At a time when it seems impossible to parse the land from the politics, Avadenka’s attention to Rahel’s work will likely do just that. “Much of the poetry of her time was about conquering the land,” she explains. “But Rahel’s poetry wasn’t about conquering. It was about the beauty of the place and what she found there.”
Indeed, though much time has passed since Rahel immersed herself in the beauty of the Israeli landscape, it is still just as striking. “Usually my work is not affected by landscape,” Avadenka shares, “but once I arrived at Cabri, and took in the views of the Galilee, I just began pointing and shooting with my camera and getting all of these great compositions. And so I started looking at the landscape as an unfolding scroll; it was unrolling in front of me.” She explains that the project is motivated in no small part by the idea of mapping Rahel’s life, and making a visual comment on the setting in which Rahel lived.
And in addition to mapping Rahel’s life through her art, Avadenka’s project goals include designing an educational guide that will serve as a companion piece to her prints and will include historical information about Rahel, allowing for yet another entry point into Rahel’s art and her ideas. She is planning to create a two-sided accordion book; one side will present Rahel’s poetry while the other will present a timeline of her life. The book will also offer study questions, the kind that prompt thinking about how Rahel made the choices she did, to “be 19 years old, and leave everything you know to move toward something you strongly believe in,” Avadenka explains. “How did Rahel understand the ideas and concepts of homeland, home and land? How did she explore and express notions of identity, independence, femininity, and individuality? These are some of the fundamental questions that will guide this project,” she writes.
Avadenka’s exhibition is slated to be on display at the Yeshiva University Museum in January of 2016. As of right now, she’s planning to install a wall of artifacts that will help put Rahel’s life in context for visitors, along with an installation of the pieces she created while at Cabri. She might also add a bookcase or cabinet of curiosities to the exhibit, a mixed media piece that would allow visitors more opportunity to immerse deeply into the artistic detritus of Rahel’s life.
Avadenka’s art invites one to enter into it, to turn the pages of a book, to get up close to a large-scale installation, to pore over the curiosities in a cabinet.
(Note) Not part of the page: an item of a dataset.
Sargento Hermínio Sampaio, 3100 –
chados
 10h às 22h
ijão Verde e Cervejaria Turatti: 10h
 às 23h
And Rahel’s poetry invites the reader to enter into “it” too, though in Rahel’s case, “it” definitively means the land of Israel, which can at once be both beautiful and painful.
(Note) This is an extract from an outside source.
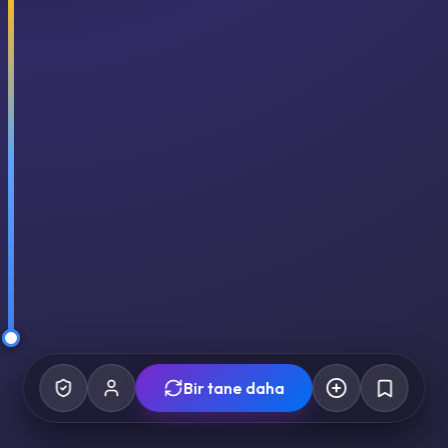
Bir tane daha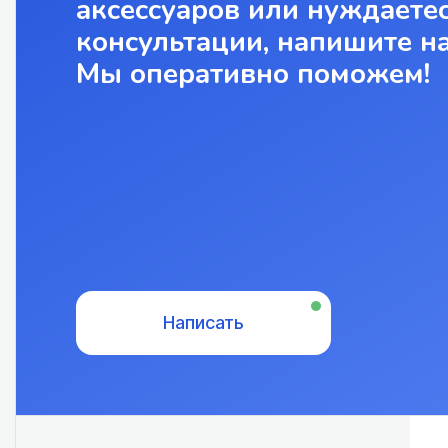
аксессуаров или нуждаетес
консультации, напишите н
Мы оперативно поможем!
Написать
In Zemer Nugeh Rahel writes,
“This earth is much and in it there are many paths
meeting narrowly, separating forever.
A man asks, but his legs too weak
He will not find what he has lost”
Rahel’s poetry reveals her deep love of the soil and sea of Eretz Yisrael but also, her melancholy and longing, her knowledge that nothing lasts and our days are few.
Today, we know these same struggles, wrestle with these same questions, and marvel over the same beauty of the land that Rahel marveled over a century ago. Perhaps though, by asking questions and seeking answers, by turning books into art and immersing ourselves in the landscape of our heritage, and indeed, by accessing the new Jewish texts of artists like Avadenka, we can mitigate some of the struggle and longing. And perhaps in this way, we might find some of what has been lost.